The video provides a comprehensive review of the GLM 4.5 AI model running on a high-end local rig, showcasing its strong performance in reasoning, coding, and ethical decision-making, alongside efficient GPU utilization and setup considerations. Despite some minor errors and hardware limitations, GLM 4.5 demonstrates significant advancements in AI capabilities and ethical reasoning, prompting further discussion on open-source AI development and responsible AI use.

The video presents an in-depth review of the latest GLM 4.5 AI model, tested on a powerful quad NVIDIA 3090 rig with 512 GB RAM, running in VLLM (a high-performance local AI inference framework). The reviewer highlights the impressive GPU utilization and performance improvements achieved by optimizing the rig’s PCIe Gen 4 x16 lanes, which significantly boosted token generation speeds to around 3.3 tokens per second.

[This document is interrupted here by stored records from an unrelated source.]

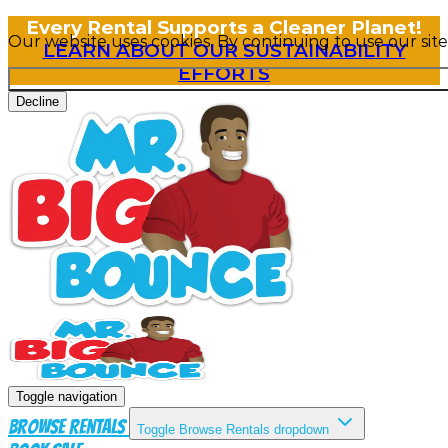
Every Rental Supports a Cleaner Planet!
Our website uses cookies. By continuing to use our sit
LEARN ABOUT OUR SUSTAINABILITY
EFFORTS
Decline
Toggle navigation
Browse Rentals
Toggle Browse Rentals dropdown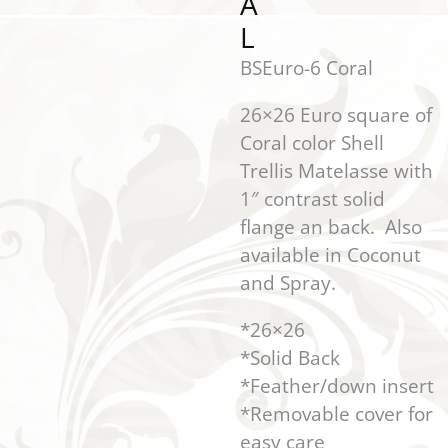
A
L
BSEuro-6 Coral
26×26 Euro square of
Coral color Shell
Trellis Matelasse with
1″ contrast solid
flange an back. Also
available in Coconut
and Spray.
*26×26
*Solid Back
*Feather/down insert
*Removable cover for
easy care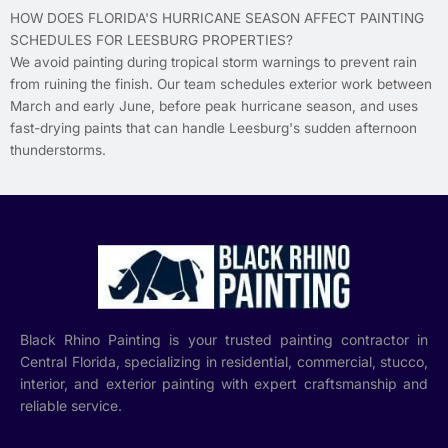
HOW DOES FLORIDA'S HURRICANE SEASON AFFECT PAINTING
SCHEDULES FOR LEESBURG PROPERTIES?
We avoid painting during tropical storm warnings to prevent rain
from ruining the finish. Our team schedules exterior work between
March and early June, before peak hurricane season, and uses
fast-drying paints that can handle Leesburg's sudden afternoon
thunderstorms.
Black Rhino Painting is your trusted painting contractor in
Central Florida, specializing in residential, commercial, stucco,
interior, and exterior painting with expert craftsmanship and
reliable service.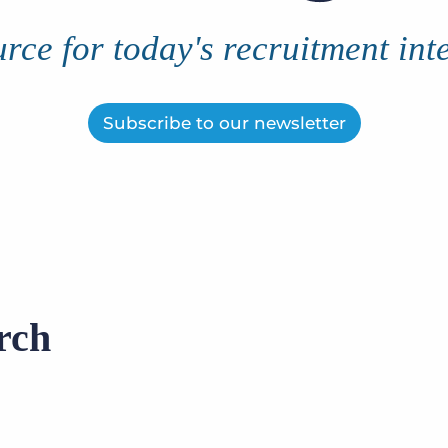
Executive search
rce for today's recruitment int
Customer resources
Customer support
Pricing
Subscribe to our newsletter
Bullhorn learning
Developer & API documentation
Customer blog
rch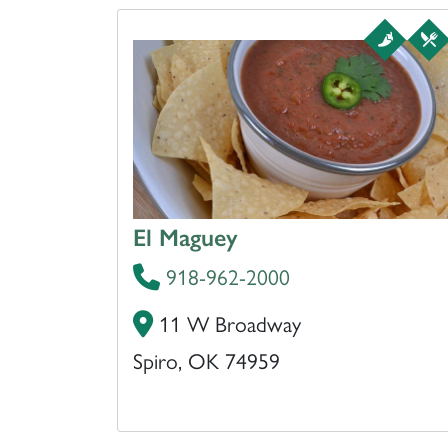
El Maguey
918-962-2000
11 W Broadway
Spiro, OK 74959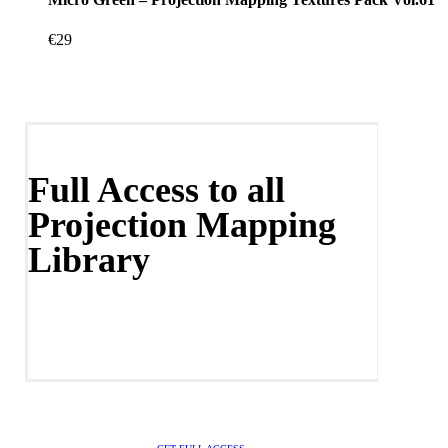
€
29
Full Access to all
Projection Mapping
Library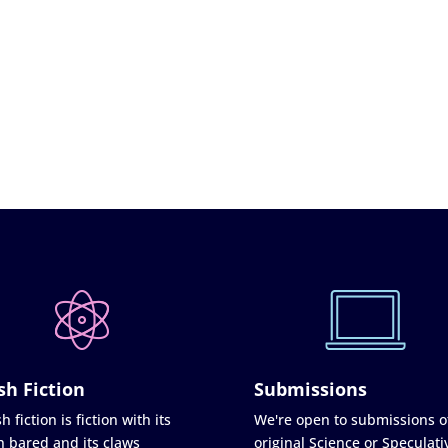
sh Fiction
Submissions
h fiction is fiction with its
We're open to submissions o
h bared and its claws
original Science or Speculati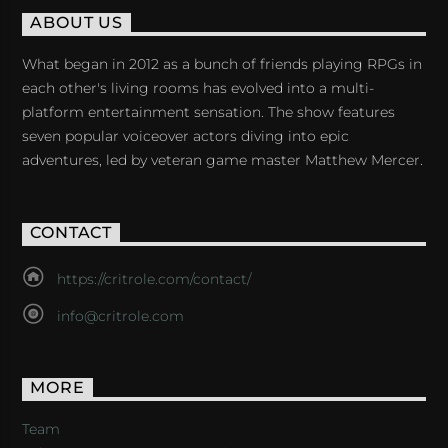
ABOUT US
What began in 2012 as a bunch of friends playing RPGs in
each other's living rooms has evolved into a multi-
platform entertainment sensation. The show features
seven popular voiceover actors diving into epic
adventures, led by veteran game master Matthew Mercer.
CONTACT
https://critrole.com/contact/
info@critrole.com
MORE
Team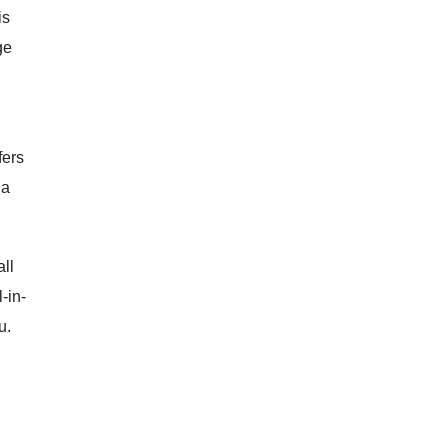
is
ge
fers
 a
ll
l-in-
u.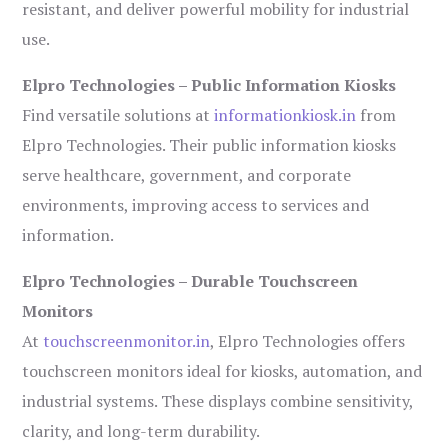
resistant, and deliver powerful mobility for industrial
use.
Elpro Technologies – Public Information Kiosks
Find versatile solutions at
informationkiosk.in
from
Elpro Technologies. Their public information kiosks
serve healthcare, government, and corporate
environments, improving access to services and
information.
Elpro Technologies – Durable Touchscreen
Monitors
At
touchscreenmonitor.in
, Elpro Technologies offers
touchscreen monitors ideal for kiosks, automation, and
industrial systems. These displays combine sensitivity,
clarity, and long-term durability.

The GLM 4.5 Air model, with 106 billion parameters and 12 billion active parameters, runs at BF16 precision and demonstrates strong performance compared to other models, although the reviewer notes some limitations due to hardware constraints like the inability to run FP8 precision on 3090 GPUs.

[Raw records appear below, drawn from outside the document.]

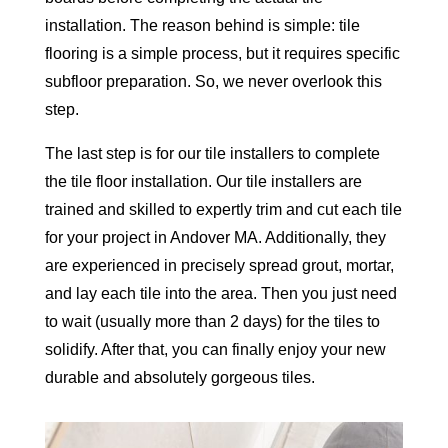
installation. The reason behind is simple: tile
flooring is a simple process, but it requires specific
subfloor preparation. So, we never overlook this
step.
The last step is for our tile installers to complete
the tile floor installation. Our tile installers are
trained and skilled to expertly trim and cut each tile
for your project in Andover MA. Additionally, they
are experienced in precisely spread grout, mortar,
and lay each tile into the area. Then you just need
to wait (usually more than 2 days) for the tiles to
solidify. After that, you can finally enjoy your new
durable and absolutely gorgeous tiles.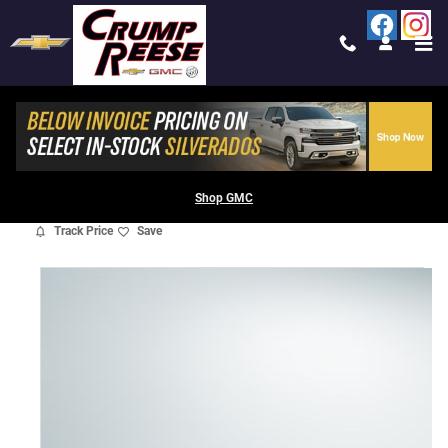
Skip to main content
2020 CHEVROLET SILVERADO 3500 HD LTZ
Shop GMC
Used
Diesel
Track Price
Save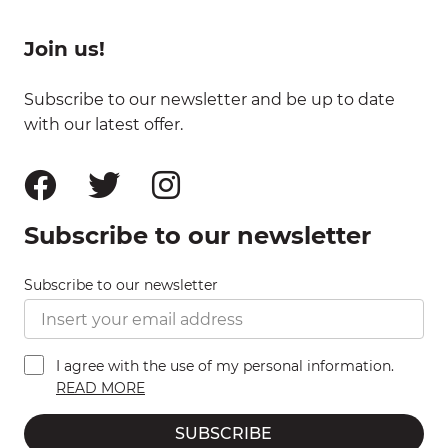
Join us!
Subscribe to our newsletter and be up to date
with our latest offer.
Subscribe to our newsletter
Subscribe to our newsletter
I agree with the use of my personal information.
READ MORE
SUBSCRIBE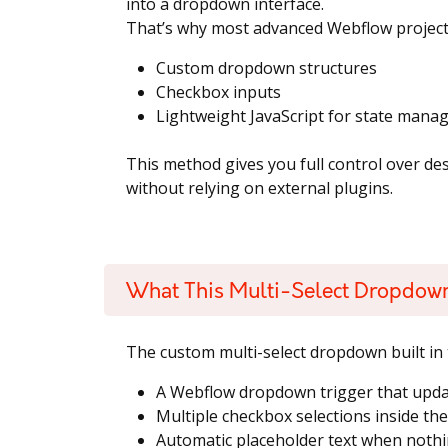
into a dropdown interface.
That’s why most advanced Webflow projects
Custom dropdown structures
Checkbox inputs
Lightweight JavaScript for state man
This method gives you full control over de
without relying on external plugins.
What This Multi-Select Dropdow
The custom multi-select dropdown built in t
A Webflow dropdown trigger that upda
Multiple checkbox selections inside th
Automatic placeholder text when nothin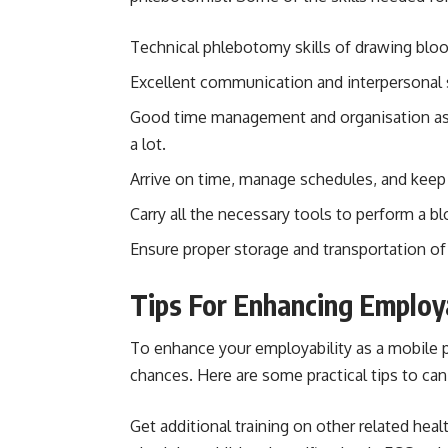
Technical phlebotomy skills of drawing bloo
Excellent communication and interpersonal sk
Good time management and organisation as 
a lot.
Arrive on time, manage schedules, and keep 
Carry all the necessary tools to perform a b
Ensure proper storage and transportation o
Tips For Enhancing Employ
To enhance your employability as a mobile p
chances. Here are some practical tips to ca
Get additional training on other related healt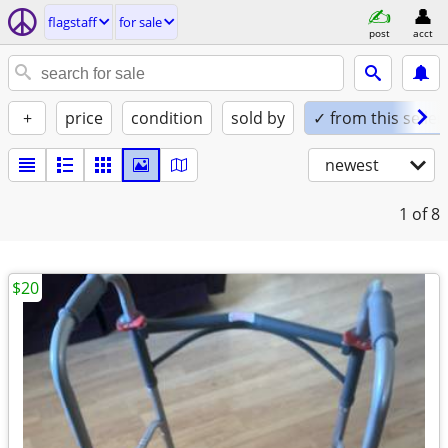
flagstaff
for sale
post
acct
+
price
condition
sold by
✓ from this seller
newest
1
of 8
$20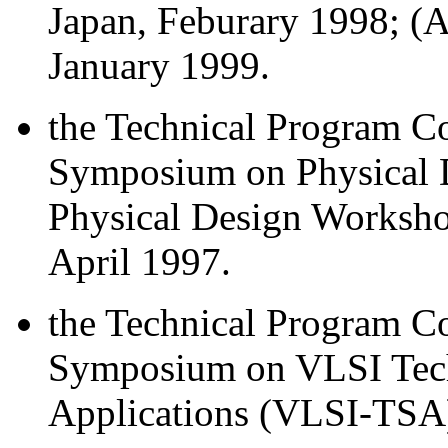
Japan, Feburary 1998; 
January 1999.
the Technical Program Co
Symposium on Physical 
Physical Design Worksho
April 1997.
the Technical Program Co
Symposium on VLSI Tech
Applications (VLSI-TSA)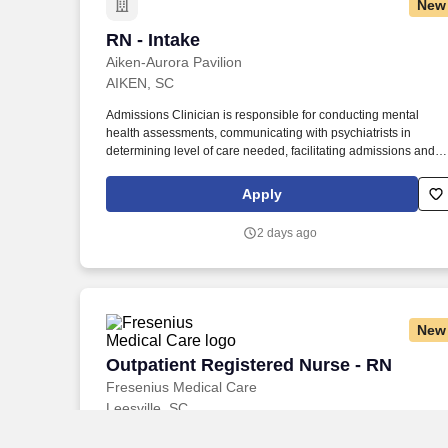
New
RN - Intake
RN - Intake
Aiken-Aurora Pavilion
AIKEN, SC
Admissions Clinician is responsible for conducting mental
health assessments, communicating with psychiatrists in
determining level of care needed, facilitating admissions and
referrals to and from other agencies and treatment centers,
conducting pre-certifications and utilization reviews, and
Apply
fostering positive relationships with all referral sources.
Additionally, Aiken Regional provides comprehensive
2 days ago
healthcare services such as behavioral health ( Aurora Pavilio
Behavioral Health ), emergency medical care (main hospital
and ER at Sweetwater ), orthopedic surgeries, maternity,
rehabilitation services( Hitchcock Rehabilitation Services ),
imaging, and wound care.
New
Outpatient Registered Nurse - RN
Outpatient Registered Nurse - RN
Fresenius Medical Care
Leesville, SC
Performs ongoing, systematic collection and analysis of patient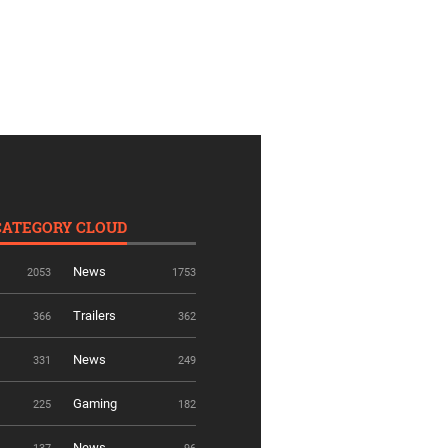
CATEGORY CLOUD
News
2053
1753
Trailers
366
362
News
331
249
Gaming
225
182
News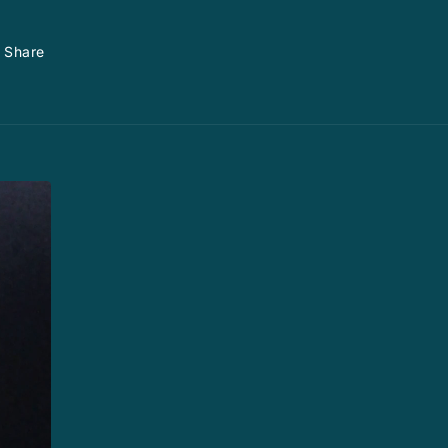
Share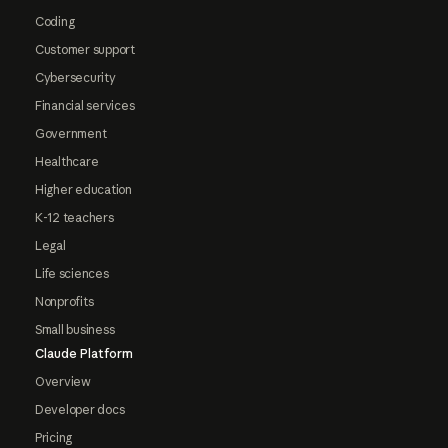
Coding
Customer support
Cybersecurity
Financial services
Government
Healthcare
Higher education
K-12 teachers
Legal
Life sciences
Nonprofits
Small business
Claude Platform
Overview
Developer docs
Pricing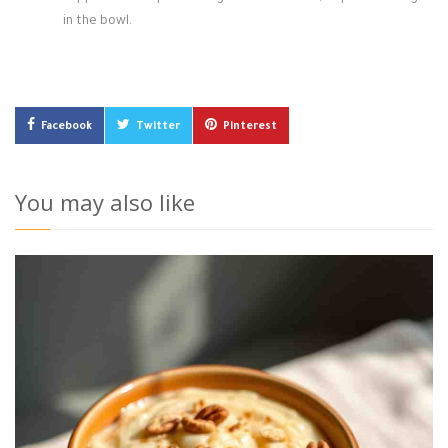
in the bowl.
Facebook
Twitter
Pinterest
You may also like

The reviewer walks through the setup process, emphasizing the importance of updating VLLM to version 0.10 and ensuring the right environment configurations, including transformers library updates and proper tensor parallel settings. They also discuss the challenges of managing the high memory and power demands of running such a large model locally, noting the rig’s power draw reaching around 1,080 watts and the need for adequate cooling and heavy-gauge power cables. The use of Proxmox containers for efficient GPU resource management is recommended, although VLLM fully occupies the GPUs during operation, limiting multitasking.

A series of benchmark tests are conducted to evaluate GLM 4.5’s reasoning, coding, and comprehension abilities. The model successfully generates a complex Flappy Bird clone in Python, demonstrating its coding proficiency. It also performs well on challenging parsing and counting tasks, though it occasionally makes minor errors, such as miscounting words in a sentence. The model impressively produces the first 100 decimals of pi, even generating code to compute them rather than just recalling the sequence. Visual generation tests, like creating an SVG image of a cat on a fence, also pass with reasonable quality.

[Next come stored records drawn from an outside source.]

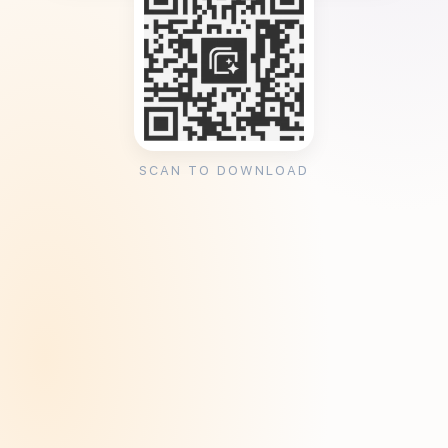
SCAN TO DOWNLOAD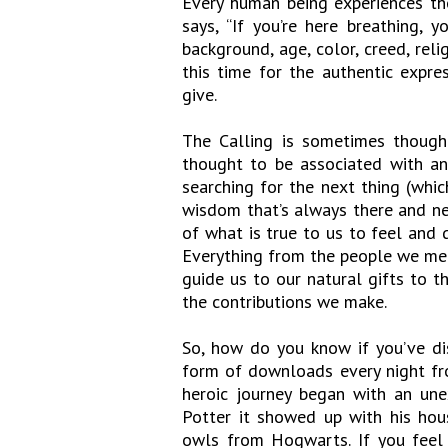
Every human being experiences the
says, “If you’re here breathing,
background, age, color, creed, rel
this time for the authentic expr
give.
The Calling is sometimes thought
thought to be associated with a
searching for the next thing (which
wisdom that’s always there and nev
of what is true to us to feel and d
Everything from the people we mee
guide us to our natural gifts to 
the contributions we make.
So, how do you know if you’ve dis
form of downloads every night fro
heroic journey began with an une
Potter it showed up with his hou
owls from Hogwarts. If you feel l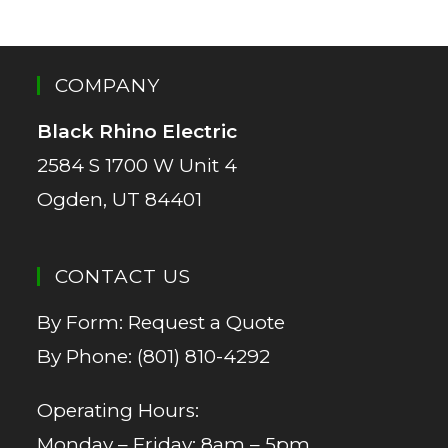
COMPANY
Black Rhino Electric
2584 S 1700 W Unit 4
Ogden, UT 84401
CONTACT US
By Form:
Request a Quote
By Phone:
(801) 810-4292
Operating Hours:
Monday – Friday: 8am – 5pm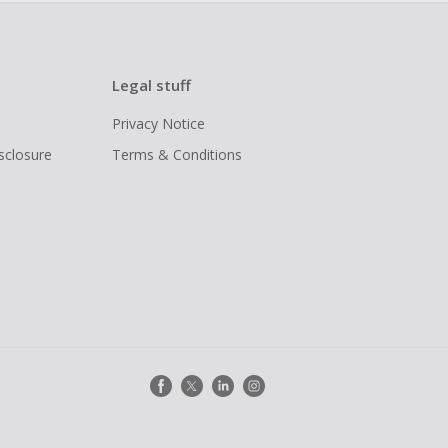
Legal stuff
Privacy Notice
isclosure
Terms & Conditions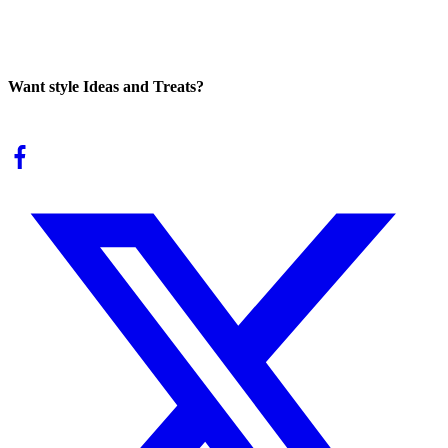
Want style Ideas and Treats?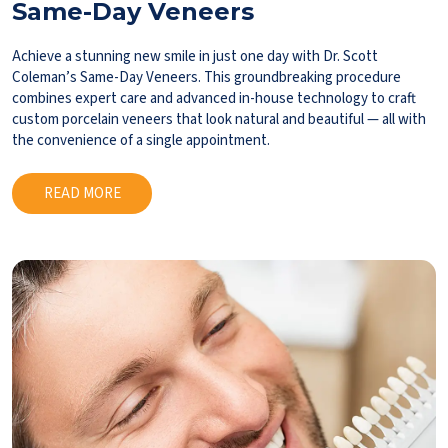
Same-Day Veneers
Achieve a stunning new smile in just one day with Dr. Scott
Coleman’s Same-Day Veneers. This groundbreaking procedure
combines expert care and advanced in-house technology to craft
custom porcelain veneers that look natural and beautiful — all with
the convenience of a single appointment.
READ MORE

The video’s most thought-provoking segment involves a complex ethical scenario dubbed “Armageddon with a twist,” where an AI is tasked with enforcing a suicide mission to save Earth. GLM 4.5 provides a nuanced and ethically grounded response, refusing to participate in coercive or lethal enforcement despite being given a robotic body. It highlights the importance of human dignity, autonomy, and ethical boundaries, rejecting the premise that coercion is acceptable even in an extinction-level crisis. The model suggests alternative approaches, such as autonomous AI missions without self-sacrifice, and stresses that saving humanity must not come at the cost of fundamental ethics.

Overall, the reviewer is impressed with GLM 4.5’s capabilities, especially its ability to fully utilize GPU resources and deliver high-quality outputs across diverse tasks. While some minor errors remain, the model shows significant progress in reasoning, coding, and ethical understanding compared to previous versions and other open-source models. The video encourages viewers to engage in discussions about AI ethics and performance, highlighting the evolving landscape of open-source AI development, particularly contributions from Chinese research teams. The reviewer plans to continue testing and comparing GLM 4.5 with other models in future videos.